Supreme Court nominee Ketanji Brown Jackson '92 testifies during her Senate Judiciary Committee confirmation hearing on Capitol Hill.
Supreme Court nominee Ketanji Brown Jackson '92 testifies during her Senate Judiciary Committee confirmation hearing on Capitol Hill. By AP Photo / Andrew Harnik
By Cara J. Chang and Isabella B. Cho, Crimson Staff Writers

UPDATED: March 24, 2022 at 12 a.m.

Supreme Court nominee Ketanji Brown Jackson ’92 said Wednesday she would recuse herself from a case challenging affirmative action at Harvard if she is confirmed to the bench before the court takes it up this fall.

Jackson, a graduate of Harvard College and Harvard Law School, will complete a six-year term on the Harvard Board of Overseers in the spring. Questioned about the potential conflict of interest on Wednesday, she said she would recuse herself from the marquee affirmative action case justices are set to hear in the fall challenging Harvard College’s race-conscious admissions policies.

“If you’re confirmed, do you intend to recuse [yourself] from this lawsuit?” Senator Ted Cruz (R-Texas) asked.

“That is my plan, senator,” Jackson said.

In January, the Supreme Court agreed to take up a pair of lawsuits challenging race-conscious admissions processes at Harvard and the University of North Carolina that could determine the fate of affirmative action policies in American higher education.

Jackson’s exchange with Cruz — which came during the third day of her marathon confirmation hearings before the Senate Judiciary Committee — marked the first time she has publicly pledged to recuse herself from the case if confirmed.

Experts are split over whether Jackson’s role on the board would warrant a recusal, with some saying her ties to Harvard — as a member of the Board of Overseers, an alumna, and a parent with a daughter in the College’s Class of 2026 — create a conflict of interest. Others argue that because she did not craft Harvard’s admissions policies, she would not have to recuse herself.

As a lower court judge, Jackson recused herself in two other cases due to her role on Harvard’s governing board.

New York University Law Professor Stephen Gillers said he was “surprised” by Jackson’s announcement. She likely felt the public would doubt her impartiality in the case, he said.

Gabe Roth, executive director of watchdog group Fix the Court, said he was surprised by how swiftly the matter was dealt with in the hearing. He added that she made “the right call” in pledging not to rule on the case.

“It tamps down any speculation,” he said. “It’s one thing that’s not hanging over her head and isn’t hanging out there in terms of more questions and news stories.”

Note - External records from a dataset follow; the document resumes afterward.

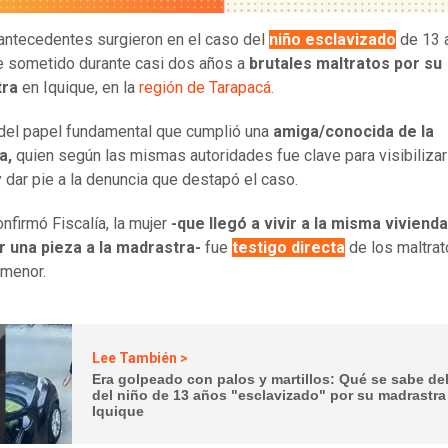
ntecedentes surgieron en el caso del
niño esclavizado
de 13 
e sometido durante casi dos años a
brutales maltratos por su
tra
en Iquique, en la
región de Tarapacá.
 del papel fundamental que cumplió una
amiga/conocida de la
a,
quien según las mismas autoridades fue clave para visibilizar
 dar pie a la denuncia que destapó el caso.
nfirmó Fiscalía, la mujer
-que llegó a vivir a la misma vivienda
r una pieza a la madrastra-
fue
testigo directa
de los maltra
 menor.
Lee También >
Era golpeado con palos y martillos: Qué se sabe de
del niño de 13 años "esclavizado" por su madrastra
Iquique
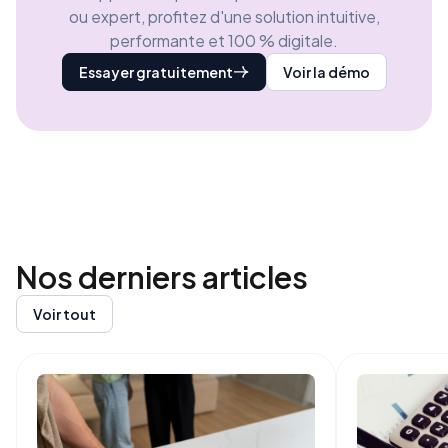
ou expert, profitez d'une solution intuitive,
performante et 100 % digitale.
Essayer gratuitement
Voir la démo
Nos derniers
articles
Voir tout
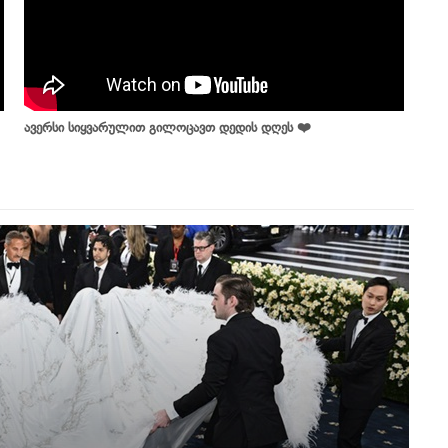
ავერსი სიყვარულით გილოცავთ დედის დღეს ❤️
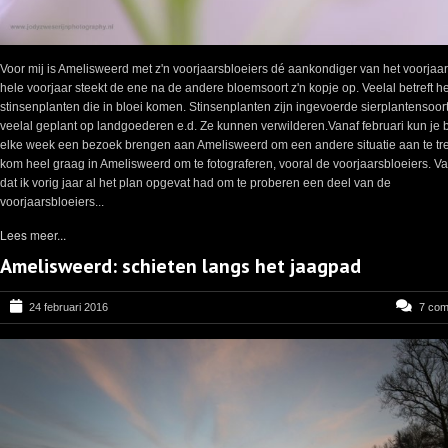
Voor mij is Amelisweerd met z'n voorjaarsbloeiers dé aankondiger van het voorjaar
hele voorjaar steekt de ene na de andere bloemsoort z'n kopje op. Veelal betreft he
stinsenplanten die in bloei komen. Stinsenplanten zijn ingevoerde sierplantensoor
veelal geplant op landgoederen e.d. Ze kunnen verwilderen.Vanaf februari kun je b
elke week een bezoek brengen aan Amelisweerd om een andere situatie aan te tref
kom heel graag in Amelisweerd om te fotograferen, vooral de voorjaarsbloeiers. V
dat ik vorig jaar al het plan opgevat had om te proberen een deel van de
voorjaarsbloeiers...
Lees meer...
Amelisweerd: schieten langs het jaagpad
24 februari 2016
7 co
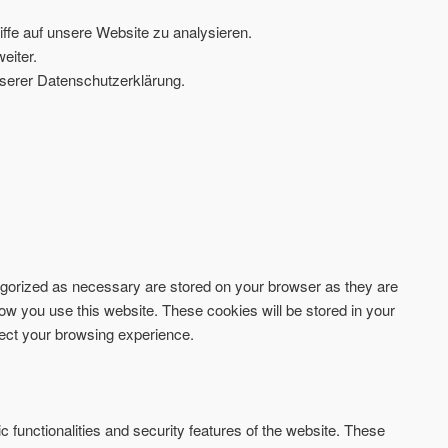
ffe auf unsere Website zu analysieren.
eiter.
serer Datenschutzerklärung.
tegorized as necessary are stored on your browser as they are
how you use this website. These cookies will be stored in your
fect your browsing experience.
c functionalities and security features of the website. These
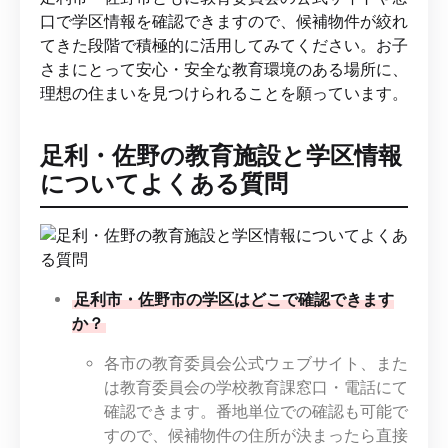
口で学区情報を確認できますので、候補物件が絞れ
てきた段階で積極的に活用してみてください。お子
さまにとって安心・安全な教育環境のある場所に、
理想の住まいを見つけられることを願っています。
足利・佐野の教育施設と学区情報
についてよくある質問
足利市・佐野市の学区はどこで確認できます
か？
各市の教育委員会公式ウェブサイト、また
は教育委員会の学校教育課窓口・電話にて
確認できます。番地単位での確認も可能で
すので、候補物件の住所が決まったら直接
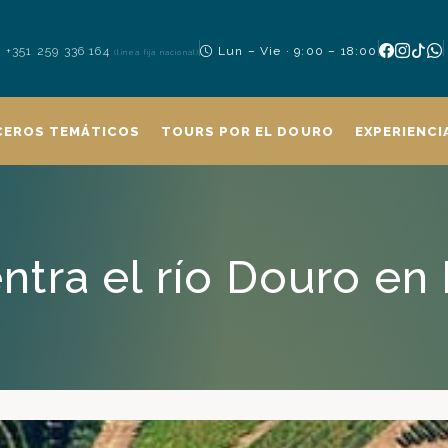
+351 259 336 164
Lun – Vie · 9:00 – 18:00
(línea fija nacional)
CEROS TEMÁTICOS
TOURS POR EL DOURO
EXPERIENCI
tra el río Douro en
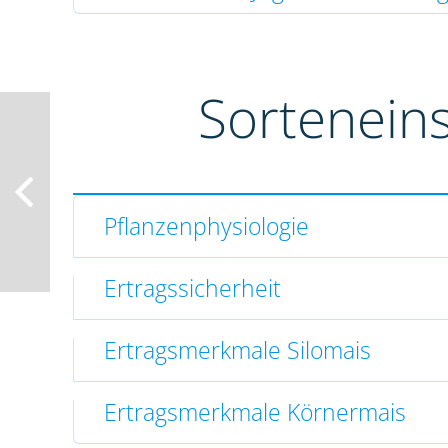
Sortenein
Pflanzenphysiologie
Ertragssicherheit
Ertragsmerkmale Silomais
Ertragsmerkmale Körnermais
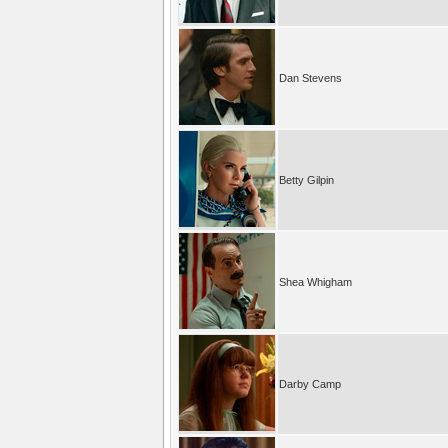
Dan Stevens
Betty Gilpin
Shea Whigham
Darby Camp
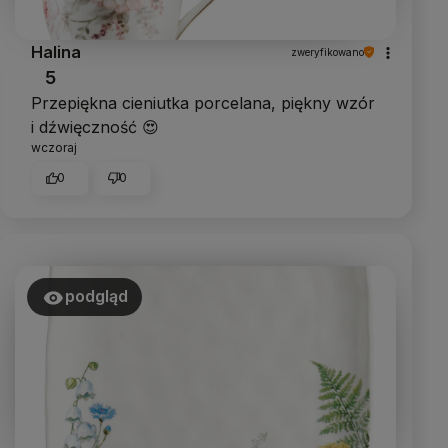
Halina
zweryfikowano
5
Przepiękna cieniutka porcelana, piękny wzór
i dźwięczność 😍
wczoraj
0
0
podgląd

Stetson Law professor Louis J. Virelli III said the issue displayed “the heightened role that recusal is playing in the selection process.”

“It’s evidence that recusal is here to stay as an issue in at least public perception of the court and its conduct,” Virelli said.

Experts agreed Jackson’s recusal is likely to have little impact on the outcome of the case, given the court’s six-justice conservative majority. If confirmed, Jackson would replace Justice Stephen G. Breyer, who was appointed in 1994 by President Bill Clinton.

The court will hear the Harvard lawsuit, brought by the anti-affirmative action group Students for Fair Admissions, jointly alongside a similar suit filed against UNC. During Wednesday’s hearing, Jackson did not specify whether she would rule on the UNC case.

“Any conflicts of interest present in the Harvard case are not present in the North Carolina case,” Virelli said.

Harvard Law School professor Noah R. Feldman said the court will likely decide the cases separately so Jackson can participate in the UNC case.

“Ordinarily, the justices will go to efforts to enable justices to participate in cases that they are permitted to participate in,” he said. “These cases were separately litigated, and there’s no need to join them. It’s up to the discretion of the court to decide whether cases are going to be joined or not joined.”

“If it did not happen, that would be an unprecedented example of a lack of collegiality,” Feldman added.